= Welsh Champion Hurdle =

Hurdle horse race in Britain

The Welsh Champion Hurdle is a National Hunt Limited handicap hurdle race in Wales which is open to horses aged four years or older.
It is run at Chepstow over a distance of about 2 miles (3,219 metres) and it is scheduled to take place each year in October.
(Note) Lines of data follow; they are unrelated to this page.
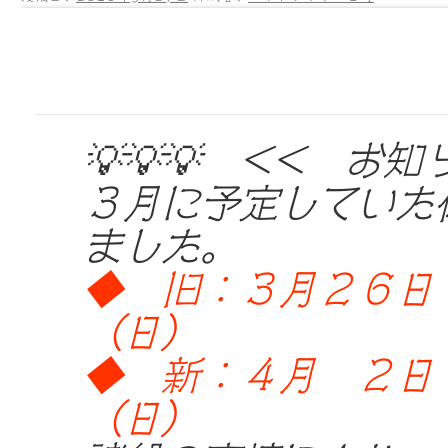
💡💡💡 << お知
３月に予定していた
ました。
◆ 旧：３月２６日
（日）
◆ 新：４月 ２日
（日）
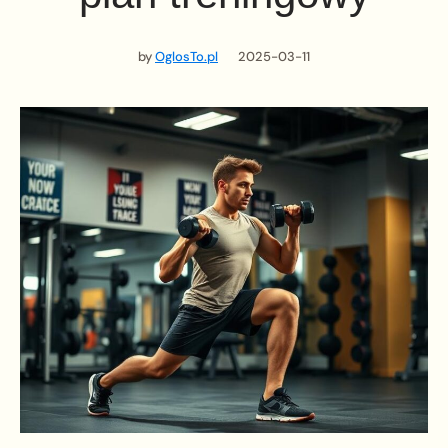
by
OglosTo.pl
2025-03-11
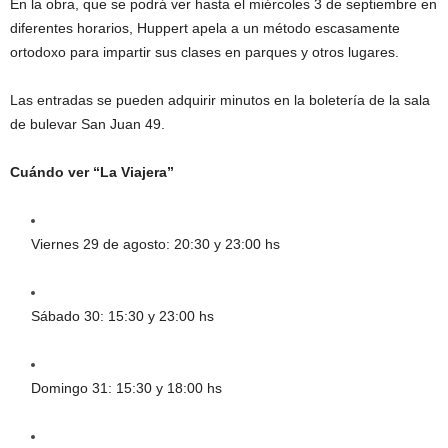
En la obra, que se podrá ver hasta el miércoles 3 de septiembre en
diferentes horarios, Huppert apela a un método escasamente
ortodoxo para impartir sus clases en parques y otros lugares.
Las entradas se pueden adquirir minutos en la boletería de la sala
de bulevar San Juan 49.
Cuándo ver “La Viajera”
Viernes 29 de agosto: 20:30 y 23:00 hs
Sábado 30: 15:30 y 23:00 hs
Domingo 31: 15:30 y 18:00 hs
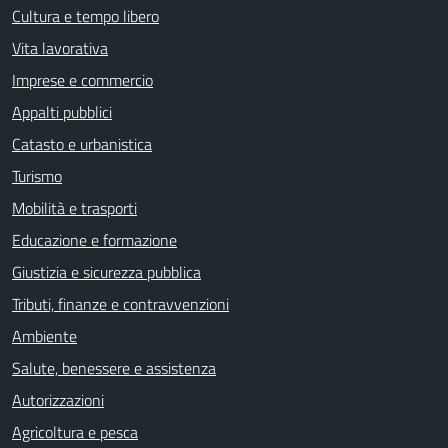
Cultura e tempo libero
Vita lavorativa
Imprese e commercio
Appalti pubblici
Catasto e urbanistica
Turismo
Mobilità e trasporti
Educazione e formazione
Giustizia e sicurezza pubblica
Tributi, finanze e contravvenzioni
Ambiente
Salute, benessere e assistenza
Autorizzazioni
Agricoltura e pesca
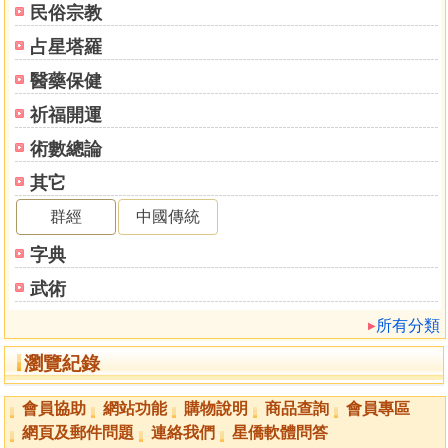
民俗宗教
占星塔羅
醫藥保健
祈福開運
術數總論
其它
群經
中國傳統
字典
武術
所有分類
瀏覽紀錄
會員協助
網站功能
購物說明
商品查詢
會員專區
網頁及郵件問題
連絡我們
星僑軟體問答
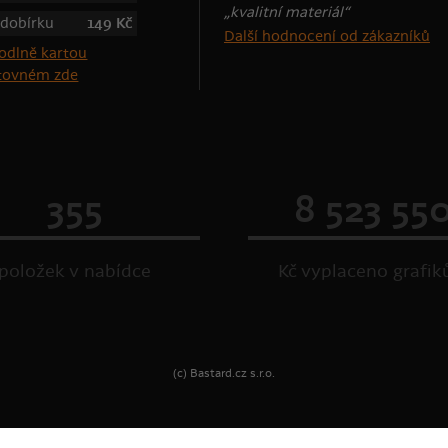
„kvalitní materiál“
 dobírku
149 Kč
Další hodnocení od zákazníků
štovném zde
355
8 523 55
položek v nabídce
Kč vyplaceno grafi
(c) Bastard.cz s.r.o.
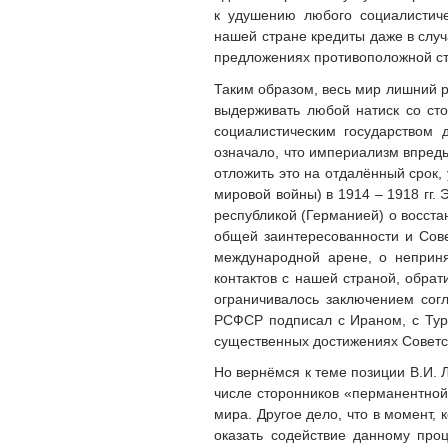
к удушению любого социалистиче
нашей стране кредиты даже в случ
предложениях противоположной сто
Таким образом, весь мир лишний р
выдерживать любой натиск со сто
социалистическим государством 
означало, что империализм впред
отложить это на отдалённый срок
мировой войны) в 1914 – 1918 гг
республикой (Германией) о восста
общей заинтересованности и Сове
международной арене, о неприня
контактов с нашей страной, обрат
ограничивалось заключением согл
РСФСР подписал с Ираном, с Турц
существенных достижениях Советс
Но вернёмся к теме позиции В.И. 
числе сторонников «перманентно
мира. Другое дело, что в момент,
оказать содействие данному про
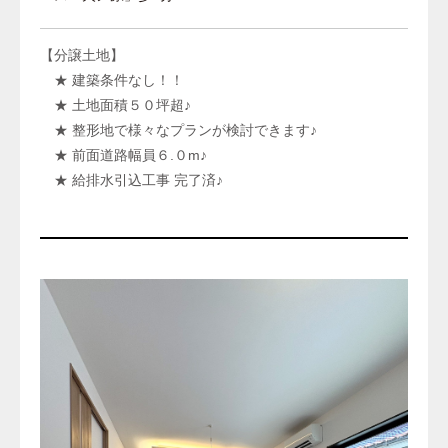
【分譲土地】
★ 建築条件なし！！
★ 土地面積５０坪超♪
★ 整形地で様々なプランが検討できます♪
★ 前面道路幅員６.０m♪
★ 給排水引込工事 完了済♪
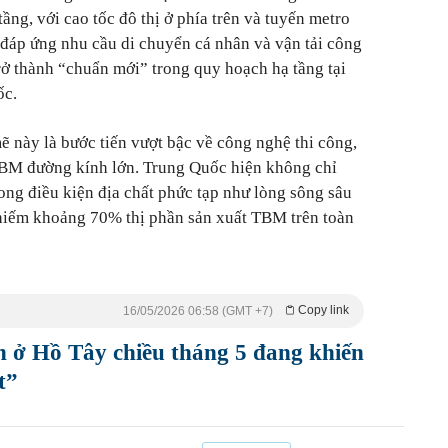
tầng, với cao tốc đô thị ở phía trên và tuyến metro
 đáp ứng nhu cầu di chuyển cá nhân và vận tải công
ở thành “chuẩn mới” trong quy hoạch hạ tầng tại
ốc.
ẽ này là bước tiến vượt bậc về công nghệ thi công,
TBM đường kính lớn. Trung Quốc hiện không chỉ
ng điều kiện địa chất phức tạp như lòng sông sâu
chiếm khoảng 70% thị phần sản xuất TBM trên toàn
Copy link
16/05/2026 06:58 (GMT +7)
n ở Hồ Tây chiều tháng 5 đang khiến
t”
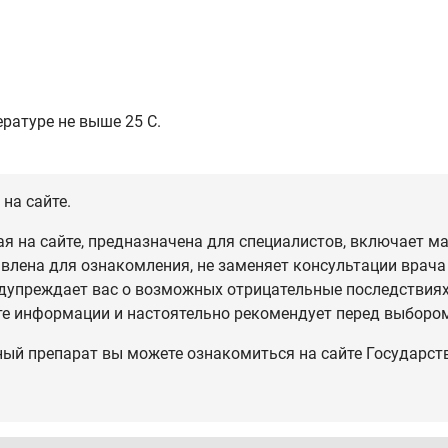
ратуре не выше 25 С.
на сайте.
 на сайте, предназначена для специалистов, включает ма
влена для ознакомления, не заменяет консультации врача
дупреждает вас о возможных отрицательные последствиях,
те информации и настоятельно рекомендует перед выбором
ный препарат вы можете ознакомиться на сайте Государст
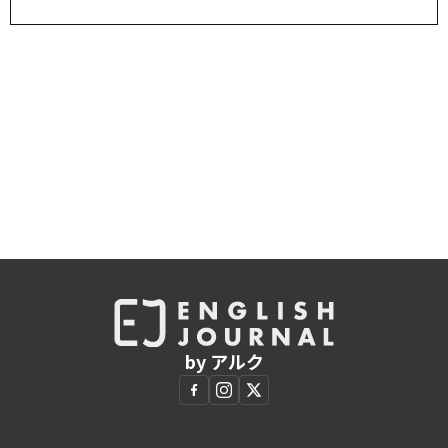
by アルク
The race was first run in 1969 at Chepstow over 2 miles and continued there until 2002, holding Listed status during the 1980s.
The race was usually run on Easter Monday and prior to the 1990s was usually contested by horses that had performed well in the Champion Hurdle.
However field sizes were consistently small even in its heyday.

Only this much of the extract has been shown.